Autoimmune hemolytic anemia is an uncommon group of
disorders that can occur at any age. These disorders affect women
more often than men. About half of the time, the cause of autoimmune
hemolytic anemia cannot be determined (idiopathic autoimmune
hemolytic anemia). Autoimmune hemolytic anemia can also be caused by
or occur with another disease, such as systemic lupus erythematosus,
and rarely it follows the use of certain drugs, such as penicillin.
Destruction of red blood cells by autoantibodies may
occur suddenly, or it may develop gradually. In some people, the
destruction may stop after a period of time; whereas in other
people, it persists and becomes chronic. There are two main types of
autoimmune hemolytic anemia: warm antibody hemolytic anemia and cold
antibody hemolytic anemia. In the warm antibody type, the
autoantibodies attach to and destroy red blood cells at temperatures
equal to or in excess of normal body temperature. In the cold
antibody type, the autoantibodies become most active and attack red
blood cells only at temperatures well below normal body temperature.
Symptoms
Some people with autoimmune hemolytic anemia may
have no symptoms, especially when the destruction of red blood cells
is mild and develops gradually. Others have symptoms similar to
those that occur with other types of anemia, especially when the
destruction is more severe or rapid. When severe or rapid
destruction of red blood cells occurs, mild jaundice may also
develop. When destruction persists for a few months or longer, the
spleen may enlarge, resulting in a sense of abdominal fullness and,
occasionally, discomfort.
When the cause of autoimmune hemolytic anemia is
another disease, symptoms of the underlying disease, such as swollen
and tender lymph nodes and fever, may dominate.
Diagnosis
Once a doctor diagnoses anemia, increased
destruction of red blood cells is suspected when a blood test shows
an increase in the number of red blood cells that are immature (reticulocytes).
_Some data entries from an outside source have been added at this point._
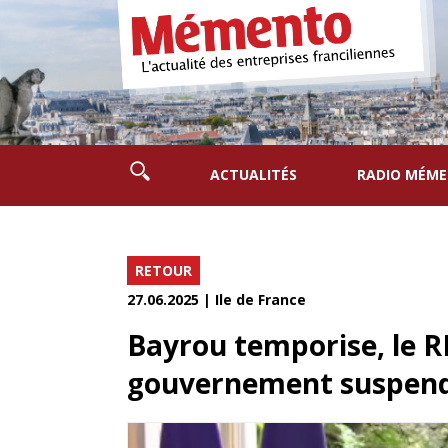
ACTUALITÉS
RADIO MÉM
RETOUR
27.06.2025 | Ile de France
Bayrou temporise, le RN
gouvernement suspend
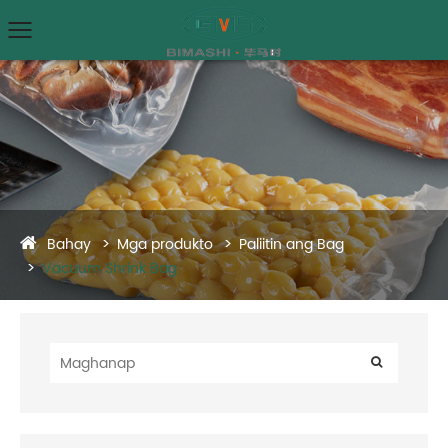
Bahay
Mga produkto
Paliitin ang Bag
Vacuum Shrink Bag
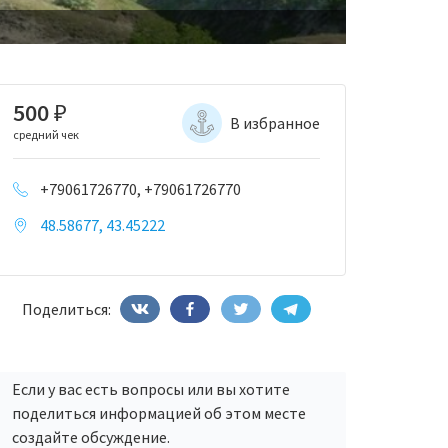
500
₽
В избранное
средний чек
+79061726770, +79061726770
48.58677, 43.45222
Поделиться:
Если у вас есть вопросы или вы хотите
поделиться информацией об этом месте
создайте обсуждение.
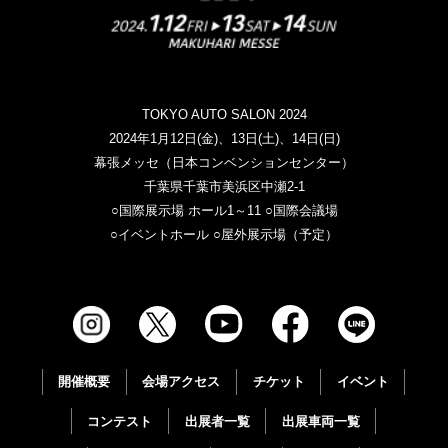
TOKYO AUTO SALON 2024
2024年1月12日(金)、13日(土)、14日(日)
幕張メッセ（日本コンベンションセンター）
千葉県千葉市美浜区中瀬2-1
○国際展示場 ホール1～11 ○国際会議場
○イベントホール ○屋外展示場（予定）
開催概要
会場アクセス
チケット
イベント
コンテスト
出展者一覧
出展車両一覧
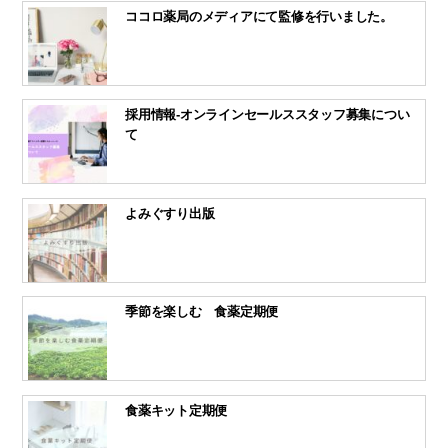
ココロ薬局のメディアにて監修を行いました。
採用情報-オンラインセールススタッフ募集につい
て
よみぐすり出版
季節を楽しむ 食薬定期便
食薬キット定期便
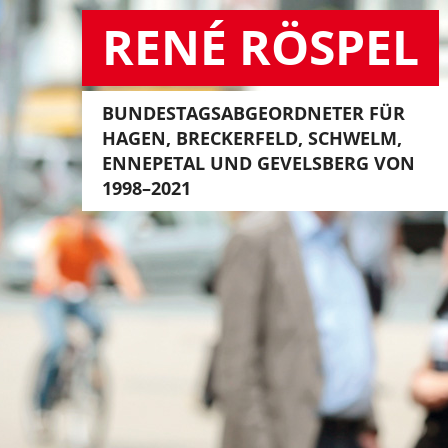
RENÉ RÖSPEL
BUNDESTAGSABGEORDNETER FÜR
HAGEN, BRECKERFELD, SCHWELM,
ENNEPETAL UND GEVELSBERG VON
1998–2021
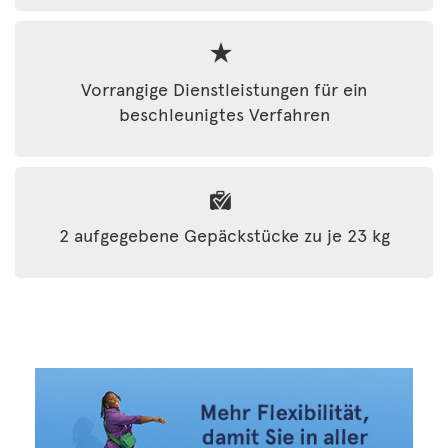
Vorrangige Dienstleistungen für ein
beschleunigtes Verfahren
2 aufgegebene Gepäckstücke zu je 23 kg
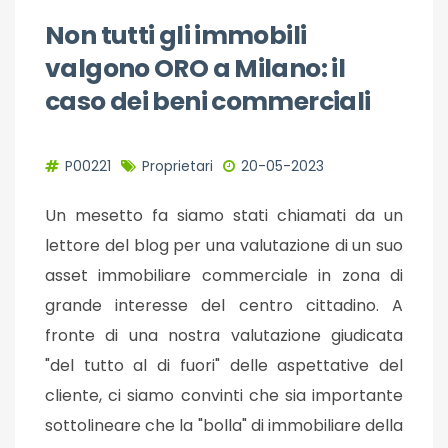
Non tutti gli immobili
valgono ORO a Milano: il
caso dei beni commerciali
P00221
Proprietari
20-05-2023
Un mesetto fa siamo stati chiamati da un
lettore del blog per una valutazione di un suo
asset immobiliare commerciale in zona di
grande interesse del centro cittadino. A
fronte di una nostra valutazione giudicata
"del tutto al di fuori" delle aspettative del
cliente, ci siamo convinti che sia importante
sottolineare che la "bolla" di immobiliare della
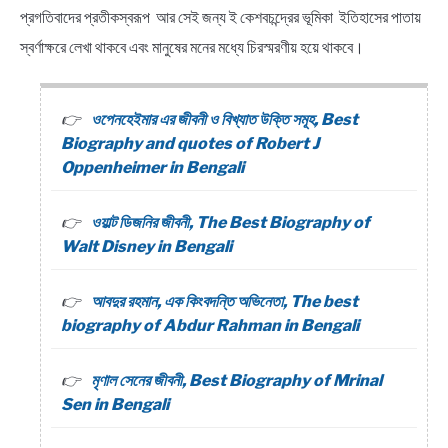
প্রগতিবাদের প্রতীকস্বরূপ আর সেই জন্য ই কেশবচন্দ্রের ভূমিকা ইতিহাসের পাতায়
স্বর্ণাক্ষরে লেখা থাকবে এবং মানুষের মনের মধ্যে চিরস্মরণীয় হয়ে থাকবে।
ওপেনহেইমার এর জীবনী ও বিখ্যাত উক্তি সমূহ, Best
Biography and quotes of Robert J
Oppenheimer in Bengali
ওয়াল্ট ডিজনির জীবনী, The Best Biography of
Walt Disney in Bengali
আবদুর রহমান, এক কিংবদন্তি অভিনেতা, The best
biography of Abdur Rahman in Bengali
মৃণাল সেনের জীবনী, Best Biography of Mrinal
Sen in Bengali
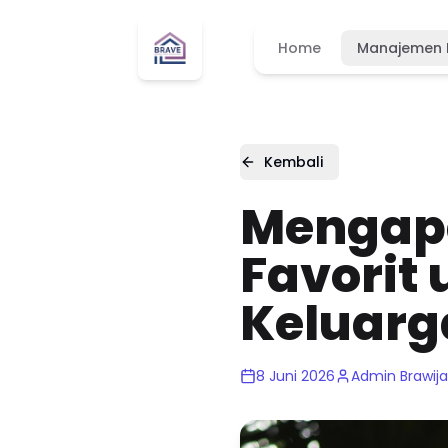
Home
Manajemen 
Kembali
Mengapa
Favorit
Keluarg
8 Juni 2026
Admin Brawij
Alternatively, a blood test may show an increased amount of a
substance called bilirubin and a decreased amount of a protein
called haptoglobin.
Autoimmune hemolytic anemia as the cause is
confirmed when blood tests detect increased amounts of certain
antibodies, either attached to red blood cells (direct antiglobulin
or Coombs test) or in the liquid portion of the blood (indirect
antiglobulin or Coombs test). Other tests sometimes help determine
the cause of the autoimmune reaction that is destroying red blood
cells.
Treatment
If symptoms are mild or if destruction of red blood
cells seems to be slowing on its own, no treatment is needed.
If a drug has caused the problem, the offending drug
needs to be stopped.
If red blood cell destruction is worsening, a
corticosteroid drug such as prednisone is usually the first choice
for treatment. High doses are used at first, followed by a gradual
tapering of the dose over many weeks or months.
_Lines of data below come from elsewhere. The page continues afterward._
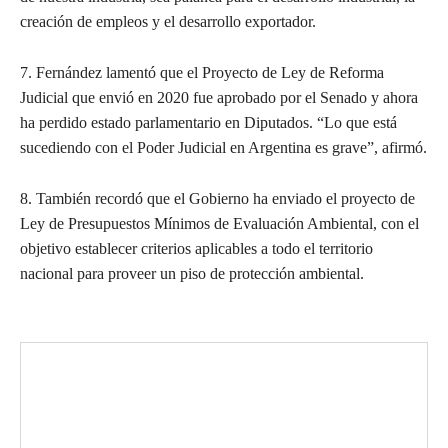
creación de empleos y el desarrollo exportador.
7. Fernández lamentó que el Proyecto de Ley de Reforma
Judicial que envió en 2020 fue aprobado por el Senado y ahora
ha perdido estado parlamentario en Diputados. “Lo que está
sucediendo con el Poder Judicial en Argentina es grave”, afirmó.
8. También recordó que el Gobierno ha enviado el proyecto de
Ley de Presupuestos Mínimos de Evaluación Ambiental, con el
objetivo establecer criterios aplicables a todo el territorio
nacional para proveer un piso de protección ambiental.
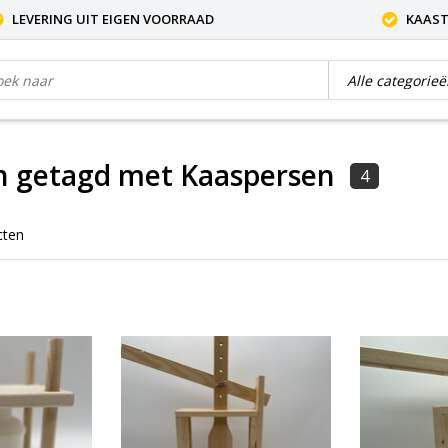
LEVERING UIT EIGEN VOORRAAD
KAAST
n getagd met Kaaspersen
4
cten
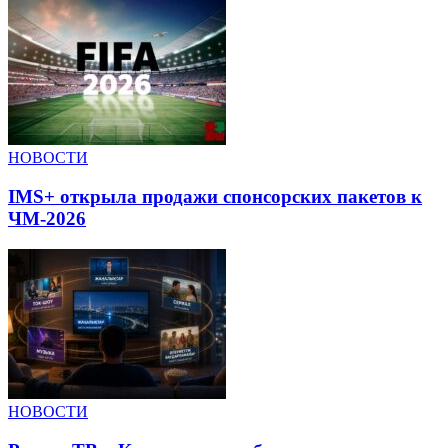
НОВОСТИ
IMS+ открыла продажи спонсорских пакетов к
ЧМ-2026
НОВОСТИ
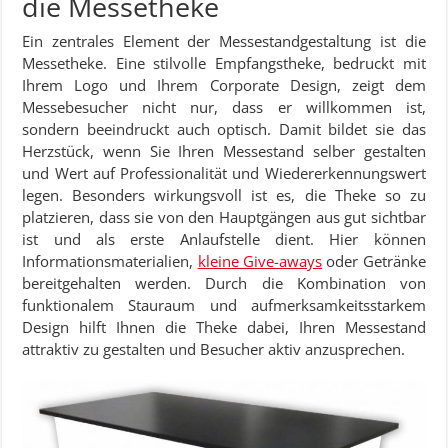
die Messetheke
Ein zentrales Element der Messestandgestaltung ist die
Messetheke. Eine stilvolle Empfangstheke, bedruckt mit
Ihrem Logo und Ihrem Corporate Design, zeigt dem
Messebesucher nicht nur, dass er willkommen ist,
sondern beeindruckt auch optisch. Damit bildet sie das
Herzstück, wenn Sie Ihren Messestand selber gestalten
und Wert auf Professionalität und Wiedererkennungswert
legen. Besonders wirkungsvoll ist es, die Theke so zu
platzieren, dass sie von den Hauptgängen aus gut sichtbar
ist und als erste Anlaufstelle dient. Hier können
Informationsmaterialien,
kleine Give-aways
oder Getränke
bereitgehalten werden. Durch die Kombination von
funktionalem Stauraum und aufmerksamkeitsstarkem
Design hilft Ihnen die Theke dabei, Ihren Messestand
attraktiv zu gestalten und Besucher aktiv anzusprechen.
I.V.I.g may be used when steroids are ineffective.
When people do not respond to corticosteroids or
when the corticosteroid causes intolerable side effects, surgery to
remove the spleen (splenectomy) is often the next treatment. When
destruction of red blood cells persists after removal of the spleen
or when surgery cannot be performed, immunosuppressive drugs, such
as cyclophosphamide or azathioprine, are used.
Plasmapheresis, which involves filtering blood to
remove antibodies, is occasionally helpful when other treatments
fail. When red blood cell destruction is severe, blood transfusions
are sometimes needed, but they do not treat the cause of the anemia
and provide only temporary relief.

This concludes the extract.